It is a flowchart which shows embodiment of this invention. It is a perspective view which shows the motor core which concerns on this invention. It is a flowchart which shows the manufacturing method of the motor core of a prior art example. It is a flowchart which shows the manufacturing method of the motor core of another prior art example. It is a flowchart which shows the manufacturing method of the motor core of another prior art example.

Explanation of symbols

DESCRIPTION OF SYMBOLS 1 Motor core 2 Teeth part 3 Yoke part 4 Yoke 5 Connection groove 6 Central cylindrical part 7 Teeth

Claims (5)

  In a motor core manufacturing method in which laminated steel plates are laminated and the laminated steel plates are integrated to produce a motor core, the method includes an annealing step and a step of bonding the laminated steel plates laminated after the annealing step.
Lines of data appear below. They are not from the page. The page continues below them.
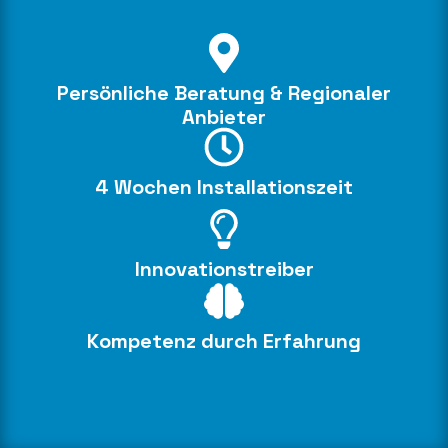
Persönliche Beratung & Regionaler
Anbieter
4 Wochen Installationszeit
Innovationstreiber
Kompetenz durch Erfahrung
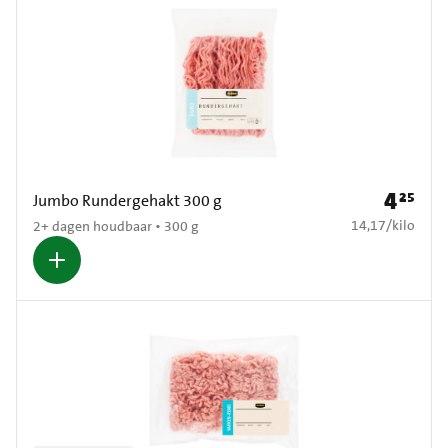
4
25
Prijs: € 4
Jumbo Rundergehakt 300 g
€ 14,17 per kilo
14,17
/
kilo
2+ dagen houdbaar • 300 g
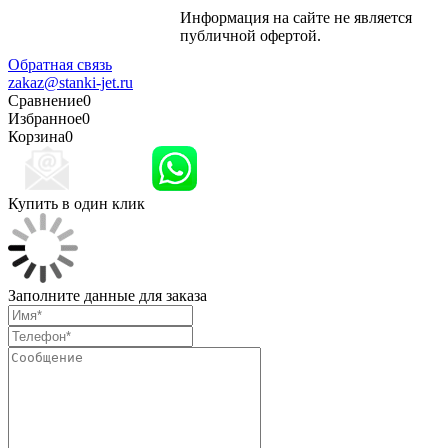
Информация на сайте не является
Политика
публичной офертой.
конфиденциальности
Обратная связь
zakaz@stanki-jet.ru
Сравнение
0
Избранное
0
Корзина
0
Купить в один клик
Заполните данные для заказа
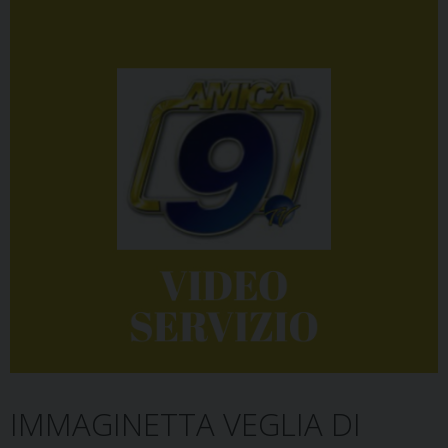
IMMAGINETTA VEGLIA DI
A method for manufacturing a motor core.   The method of manufacturing a motor core according to claim 1, wherein the laminated steel plates are bonded by vacuum impregnating an adhesive between the laminated steel plates.   A motor core characterized in that a required number of laminated steel plates are bonded and integrated with an adhesive permeated between the laminated steel plates by vacuum impregnation.   The motor core according to claim 3, wherein the motor core is divided as required, a divided portion is constituted by a required number of the laminated steel plates, and the laminated steel plates are bonded and integrated by an adhesive that is permeated between the laminated steel plates by vacuum impregnation. .   A high-frequency motor, wherein a motor core is formed by laminating a required number of laminated steel plates, and the laminated steel plates are bonded and integrated by an adhesive permeated between the laminated steel plates by vacuum impregnation.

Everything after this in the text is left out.